**INPUT MATERIAL:**
◇ ◇ ◇ ◇ ◇
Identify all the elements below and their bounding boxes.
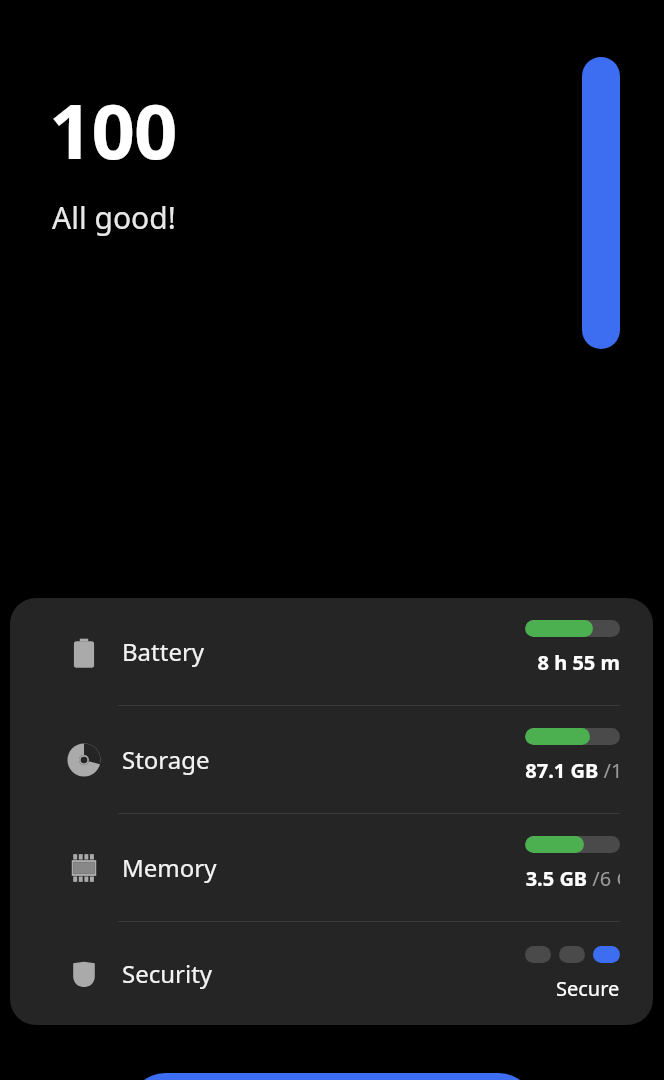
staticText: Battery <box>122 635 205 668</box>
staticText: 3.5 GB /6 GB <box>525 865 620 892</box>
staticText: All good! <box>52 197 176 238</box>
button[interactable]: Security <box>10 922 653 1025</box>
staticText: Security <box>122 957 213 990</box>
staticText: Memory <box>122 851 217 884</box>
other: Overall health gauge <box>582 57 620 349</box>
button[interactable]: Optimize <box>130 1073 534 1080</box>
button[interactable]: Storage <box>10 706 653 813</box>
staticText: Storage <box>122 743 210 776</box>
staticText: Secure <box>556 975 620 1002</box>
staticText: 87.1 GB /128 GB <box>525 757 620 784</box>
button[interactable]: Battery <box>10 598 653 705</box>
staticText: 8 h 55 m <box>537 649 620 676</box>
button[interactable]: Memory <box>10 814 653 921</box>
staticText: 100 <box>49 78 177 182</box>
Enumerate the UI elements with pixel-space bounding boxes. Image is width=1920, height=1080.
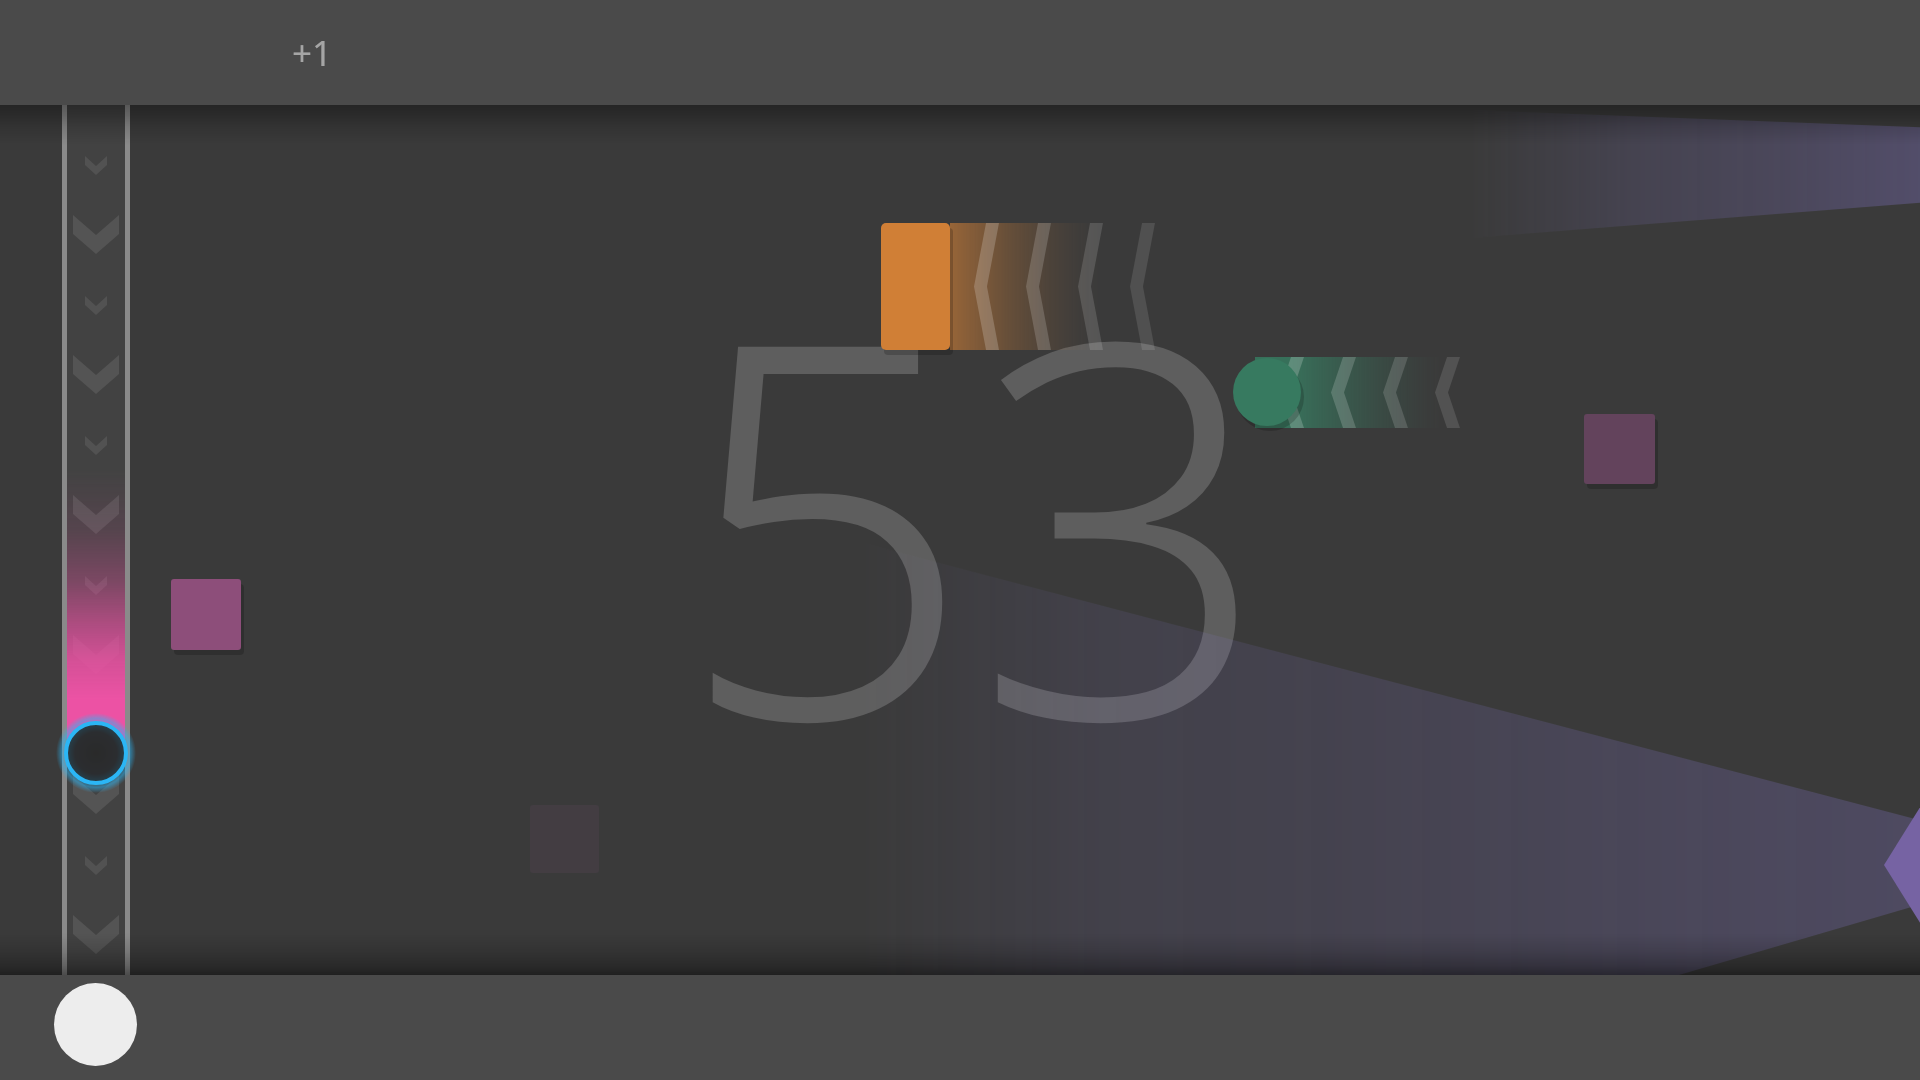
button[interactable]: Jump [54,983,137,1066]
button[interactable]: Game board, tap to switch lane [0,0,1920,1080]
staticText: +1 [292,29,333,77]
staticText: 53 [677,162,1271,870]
◇ ◇ ◇ ◇ ◇
**DIRECTIONS:** Repeat the entries exactly as they are given, leaving out each image.

**SOLUTION:**
Identify all the elements below and their bounding boxes.
staticText: Battery <box>122 635 205 668</box>
staticText: 3.5 GB /6 GB <box>525 865 620 892</box>
staticText: All good! <box>52 197 176 238</box>
button[interactable]: Security <box>10 922 653 1025</box>
staticText: Security <box>122 957 213 990</box>
staticText: Memory <box>122 851 217 884</box>
other: Overall health gauge <box>582 57 620 349</box>
button[interactable]: Optimize <box>130 1073 534 1080</box>
button[interactable]: Storage <box>10 706 653 813</box>
staticText: Storage <box>122 743 210 776</box>
staticText: Secure <box>556 975 620 1002</box>
staticText: 87.1 GB /128 GB <box>525 757 620 784</box>
button[interactable]: Battery <box>10 598 653 705</box>
staticText: 8 h 55 m <box>537 649 620 676</box>
button[interactable]: Memory <box>10 814 653 921</box>
staticText: 100 <box>49 78 177 182</box>
Enumerate the UI elements with pixel-space bounding boxes. Image is width=1920, height=1080.
button[interactable]: Jump [54,983,137,1066]
button[interactable]: Game board, tap to switch lane [0,0,1920,1080]
staticText: +1 [292,29,333,77]
staticText: 53 [677,162,1271,870]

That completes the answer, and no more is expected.